### PROMPT:
Print verbatim the lines of the entries from the one containing "省エネ最適化診断エリアマップ (77, 402)" to the last, inclusive, and no others.

### INFORMATION SHOWN:
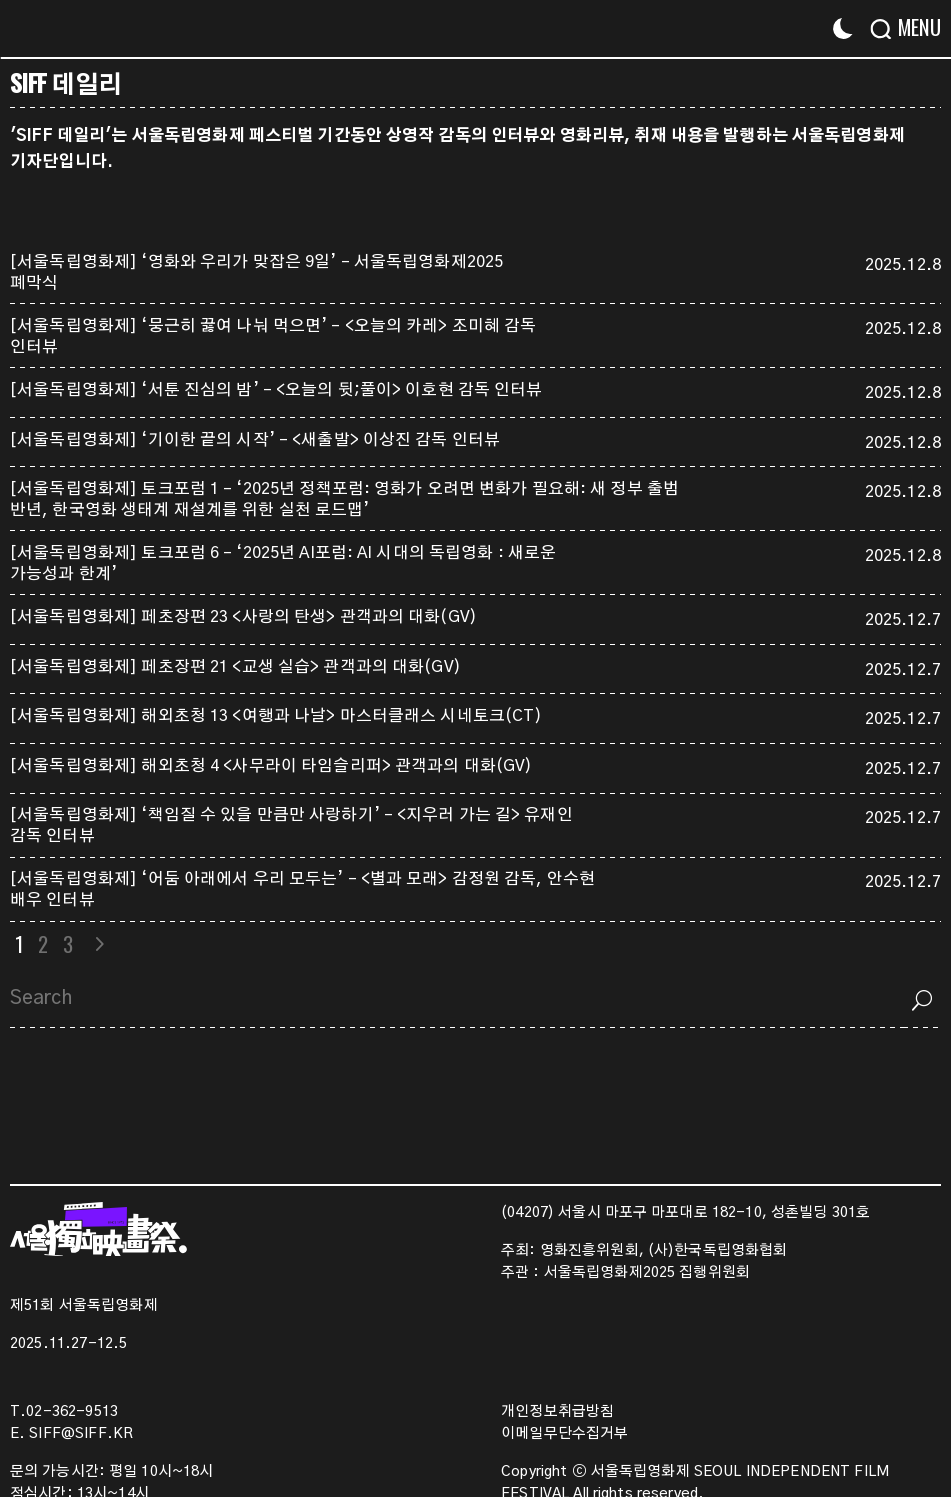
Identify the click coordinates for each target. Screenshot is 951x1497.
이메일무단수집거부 (564, 1434)
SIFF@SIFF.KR (81, 1434)
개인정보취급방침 (557, 1412)
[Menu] (913, 27)
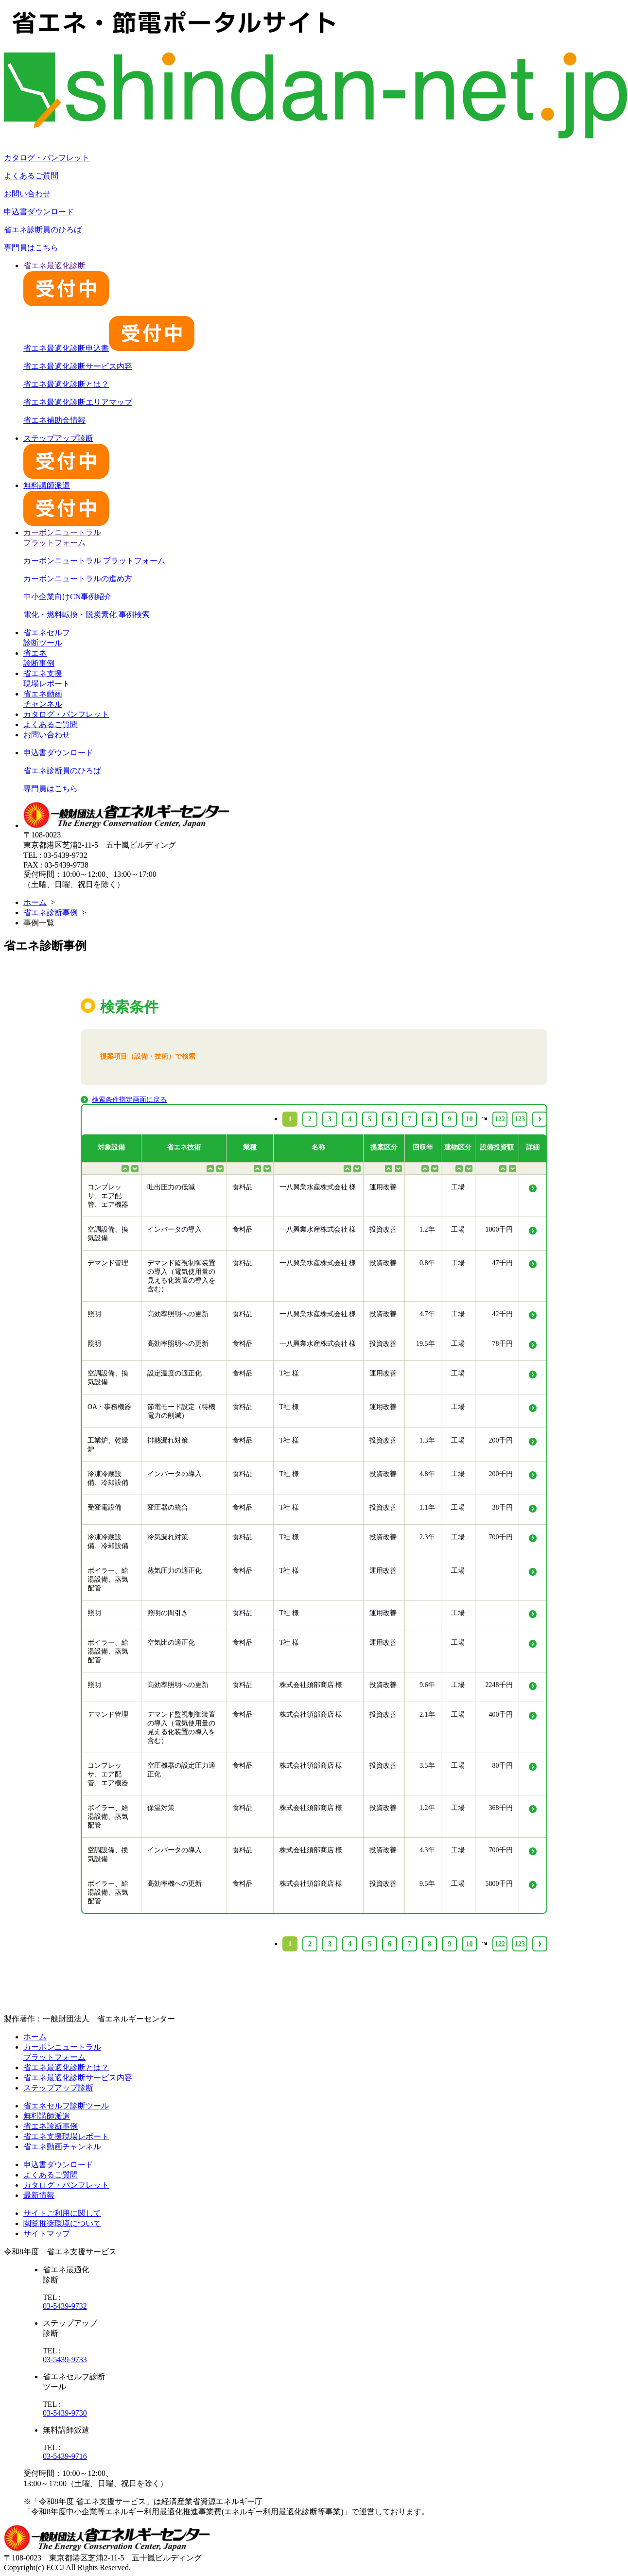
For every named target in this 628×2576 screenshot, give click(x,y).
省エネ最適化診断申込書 (108, 348)
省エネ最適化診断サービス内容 (77, 366)
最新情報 (38, 2195)
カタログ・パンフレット (46, 158)
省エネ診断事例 (50, 912)
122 (500, 1944)
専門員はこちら (31, 248)
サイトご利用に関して (62, 2213)
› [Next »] (540, 1944)
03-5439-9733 (65, 2359)
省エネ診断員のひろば (43, 230)
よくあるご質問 (31, 176)
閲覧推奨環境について (62, 2223)
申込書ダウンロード (39, 212)
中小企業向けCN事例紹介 (67, 596)
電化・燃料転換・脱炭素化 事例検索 (86, 614)
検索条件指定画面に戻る (129, 1099)
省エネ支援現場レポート (66, 2136)
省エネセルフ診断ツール (66, 2106)
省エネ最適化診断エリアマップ (77, 402)
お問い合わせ (27, 194)
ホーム (35, 902)
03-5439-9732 (65, 2306)
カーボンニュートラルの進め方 (77, 578)
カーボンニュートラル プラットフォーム (94, 561)
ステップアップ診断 (58, 2088)
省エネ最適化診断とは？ (66, 384)
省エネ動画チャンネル (62, 2146)
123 (520, 1944)
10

### ANSWER SECTION:
省エネ最適化診断エリアマップ (77, 402)
お問い合わせ (27, 194)
ホーム (35, 902)
03-5439-9732 (65, 2306)
カーボンニュートラルの進め方 (77, 578)
カーボンニュートラル プラットフォーム (94, 561)
ステップアップ診断 (58, 2088)
省エネ最適化診断とは？ (66, 384)
省エネ動画チャンネル (62, 2146)
123 (520, 1944)
10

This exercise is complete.